Under the NTIA BEAD NOFO, states that can demonstrate that they have a plan for bring affordable, high-speed broadband to all unserved and underserved locations within their jurisdictions may also allocate funding to a wide range of non-deployment activities, such as remote learning or telehealth services/facilities, digital literacy programs, workforce upskilling, community outreach, and direct subsidies for use toward broadband subscriptions. However, if states must set funding amounts for broadband deployments “as high as possible to help ensure that end-to-end fiber projects are deployed” without respect to “feasibility” then it is likely that insufficient BEAD funding will remain available to help unconnected Americans overcome barriers to broadband adoption and use.
Data in our recent paper shows that disproportionately favoring end-to-end fiber deployments could exhaust all available government funding, leaving millions of US households without broadband and with limited funding to address the broadband adoption divide, which is much bigger than the access divide.
With so much funding at stake, the NTIA BEAD Program NOFO also could distort the competitive marketplace, at the expense of scores of innovative US companies manufacturing and deploying scalable cable, fixed wireless, and satellite technologies that are already connecting millions of Americans. The NOFO also could undermine US global competitiveness on internet connectivity solutions, as the US market has always been the lynchpin of success for telecommunications equipment and device manufacturers.
To appropriately balance program goals, NTIA should clarify that states have the flexibility to declare that end-to-end fiber deployments are not feasible if they cost more than a specified amount per home passed (thereby clarifying that states can place a reasonable upper limit on the Extremely High Cost Per Location Threshold). This will give states the flexibility to direct BEAD grants to network operators deploying alternative lower cost technologies where end-to-end fiber is infeasible and optimize program funding across availability and adoption programs.

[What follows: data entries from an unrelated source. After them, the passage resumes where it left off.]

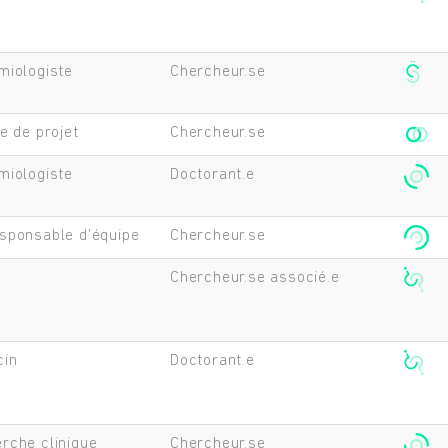
miologiste
Chercheur.se
fe de projet
Chercheur.se
miologiste
Doctorant.e
sponsable d'équipe
Chercheur.se
Chercheur.se associé.e
cin
Doctorant.e
Rechercher
rche clinique
Chercheur.se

If NTIA does not issue this clarification, what else can states do to mitigate these impacts? Fortunately, other less restrictive sources of federal, state, and local funding, such as those established under the Coronavirus Aid, Relief, and Economic Security (CARES) Act, the Consolidated Appropriations Act (CAA), and the American Rescue Plan Act (ARPA), can be used for technology-agnostic broadband deployments in unserved and underserved communities. States can use these sources of funding for high-speed broadband deployments in low population density rural areas where fiber may not be the most cost-effective solution – the very places that are most likely to be unserved today. By exhausting these funding sources first, states will reduce their need to use BEAD funding for network deployments and free up more of it for efforts to increase broadband adoption.
While surely a well-intended attempt to bring affordable high-speed connectivity to America’s unconnected households and businesses, if interpreted too strictly, the NTIA BEAD Program NOFO’s end-to-end fiber requirements could upend three decades of technology neutral and competitively neutral decision-making, policy making that has promoted competition and technology innovation in the U.S. telecommunications media and technology sector. We cannot afford to risk undermining innovation, reducing domestic and global competitiveness, wasting limited government funding, or, most importantly, harming consumers.